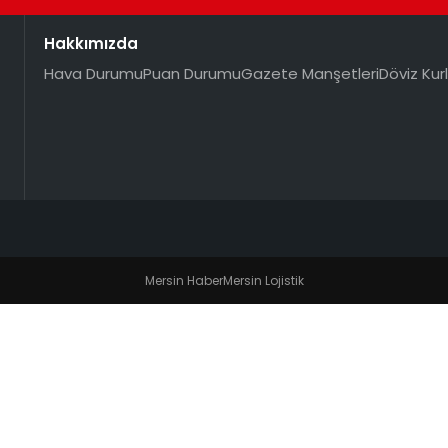
Hakkımızda
Hava Durumu
Puan Durumu
Gazete Manşetleri
Döviz Kurl
Mersin Haber
Mersin Lojistik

## Instructions for the task:
For this exercise, please copy exactly the lines from the one holding "Puan Durumu" through the end of the records, the first and last included.

## Answer section:
Puan Durumu
Gazete Manşetleri
Döviz Kurl
Mersin Haber
Mersin Lojistik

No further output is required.